Lost in Translation

One of the hardest things to do is successfully adapt a novel or comic book into a film. The process involves far more than simply taking what is on the pages in front of you and putting it on to a screen. Translation from text to visuals is a very delicate procedure, and if not handled carefully, can result in an uneven, awkward, or sometimes even botched finished work. Nowhere is this more apparent than in Zack Snyder’s 2009 adaptation of the comic book classic Watchmen. 

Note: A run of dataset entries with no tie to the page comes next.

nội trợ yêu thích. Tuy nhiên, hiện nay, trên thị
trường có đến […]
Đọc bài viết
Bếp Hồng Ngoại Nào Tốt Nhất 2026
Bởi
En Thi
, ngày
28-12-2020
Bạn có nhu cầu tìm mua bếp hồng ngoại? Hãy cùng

The first thing I want to make clear hear is that the Watchmen movie is not a bad film. Thanks to director Zack Snyder, what we ultimately have here is a pretty good action movie with some incredibly impressive visuals and camera work. Now, normally this is where the conversation would end, and this film would be just remembered as another decent superhero movie. But where this film’s infamous reputation comes from is the fact that it is an adaptation of the comic book Watchmen, and many fans feel this movie simply does not capture the artistic value of the source material. Watchmen is considered by many to be one of, if not the, greatest comic books of all time. It has achieved critical acclaim over the years not just for its art, but for its clever and often thought-provoking deconstruction of the superhero genre. So naturally, any sort of screen adaptation is going to be looked at with up-most scrutiny, and with good reason. While many agree the film adaptation does an amazing job capturing the visual aspect of Watchmen, it is sorely lacking when it comes to the subtlety and cleverness of the source material. There is a feeling that overall the writing has been dumbed down to appeal to a broader audience, with some subtler parts of the story being made far more overt, such as changing the name of the superhero team “crimebusters” to “watchmen”, making certain parts of the story such as the reoccurring phrase “who watches the watchmen” far less powerful”.  

On top of all this, there are certain changes made to the source material that feel either out of place or just tonally off. To me there is no scene in which this is more apparent than when Rorschach commits his first murder.


In the original graphic novel, following the discovery of the murder of a kidnapped little girl, Rorschach kills the kidnapper by chaining him to a boiler (leaving him a hacksaw so he can saw of his own limb if he chooses) and setting his house on fire, leaving him to burn alive. The scene, while not graphic at all, is simultaneously disturbing and fascinating as we watch Rorschach transform into the man that he is today. In the film adaptation, Rorschach kills the kidnapper by instead repeatedly hacking away at his head with a meat cleaver until nothing remains but meat and bone. The scene is extremely graphic, and instead of being disturbing in a fascinating way, it is disturbing in an uncomfortable way. It comes across as the work of a director who wanted to make a pivotal murder scene more gory without any regard for why it was presented in an un-graphic way in the first place. 

Scene from the movie below:


This reasons and the various others listed before it are just some of the reasons why fans of Watchmen are divided when it comes to this big screen adaptation of the beloved comic. In my opinion the translation from paper to screen could have been handled far better in this instance, and if it had been we would have a far better film on our hands today.